Anna N.
"Wir lebten in Wolgograd und die endgültige Entscheidung, Russland für immer zu verlassen, fiel, als Navalny im Jahr 2021 ins Gefängnis kam. Wir hatten uns ein ganzes Jahr lang darauf vorbereitet, in die USA auszuwandern und in diesem Moment, als wir schon so konkrete Vorbereitungen getroffen hatten, begann der Krieg, und all unsere Pläne und Träume zerschlugen sich. Aber es war uns klar, dass wir definitiv nicht in diesem Land bleiben würden, und plötzlich wurde es dringend… Wir verkauften unser Auto und schafften es, Tickets zu kaufen, ließen einfach alles stehen und liegen und gingen weg, mit zwei Koffern und zwei Kindern."
Nina P.
"Ich hatte Pläne, ich hatte meine Vorstellungen und Ideen, wollte mich entwickeln. Aber jetzt lebe ich in der Schwebe. Ich weiß nicht, was ich jetzt machen kann. Die Menschen haben keine Träume mehr. Die Ideen und Träume sind verloren. Wir leben nur im Heute.
Ich bin 39 Jahre alt und fühle mich so, als ob mein Leben schon beendet ist."
"Jede Aufnahme und jede Äußerung erzählt von einem anderen Schicksal, von einem anderen Ort, anderen Gegebenheiten, anderen Umständen. Wir schauen in diese Gesichter, die uns eindringlich anblicken, müde, ernst, fragend, aber auch entschlossen, abwartend, erwartend. Und plötzlich kommen uns die Personen im Bild ganz nah. Genau in solchen Momenten liegt jene einfühlsame emphatische Art, die Gaudlitz‘ Arbeit so besonders macht. Indem er seinem Gegenüber mit Vertrauen begegnet, schafft er eine Situation, die den Porträtierten uneingeschränkte Aufmerksamkeit vermittelt" – schreibt die Berliner Kunsthstorikerin Franziska Schmidt zu den Bildern von Frank Gaudlitz.

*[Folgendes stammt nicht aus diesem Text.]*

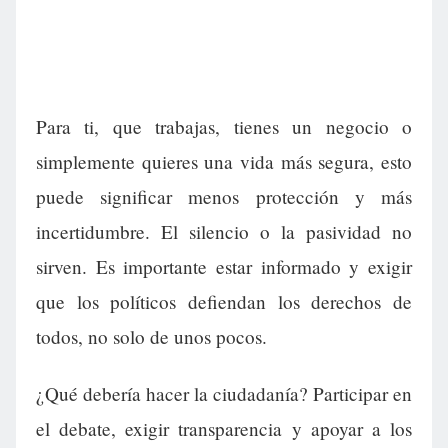
Para ti, que trabajas, tienes un negocio o
simplemente quieres una vida más segura, esto
puede significar menos protección y más
incertidumbre. El silencio o la pasividad no
sirven. Es importante estar informado y exigir
que los políticos defiendan los derechos de
todos, no solo de unos pocos.
¿Qué debería hacer la ciudadanía? Participar en
el debate, exigir transparencia y apoyar a los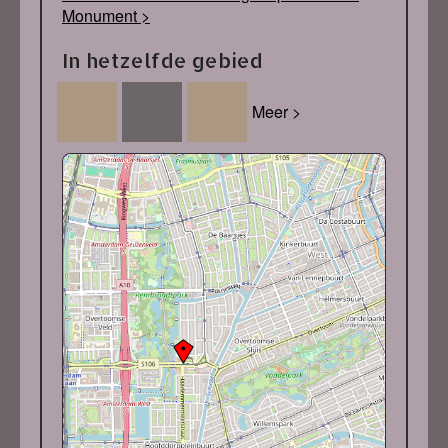
Monument >
In hetzelfde gebied
Meer >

„Der Mensch in seiner Einmaligkeit, seinem Geworfensein in Zeit und Gesellschaft“ so Gaudlitz selbst, ist stets sein Anspruch gewesen. „Mir geht es um das Selbstbild der Person, welches ich in der Fotografie zu bewahren versuche, nicht um dessen Inszenierung“
Die Porträtfotos von Geflüchteten und die Innenaufnahmen ihrer Unterkünfte, ergänzt durch Zitate aus den Interviews, werden in einer Ausstellung präsentiert. Zur Ausstellung erscheint 2024 ein Begleitpublikation.
Um die Sicherheit der abgebildeten und interviewten Menschen zu gewährleisten, stammen die Fluchtberichte nicht von den fotografierten Personen.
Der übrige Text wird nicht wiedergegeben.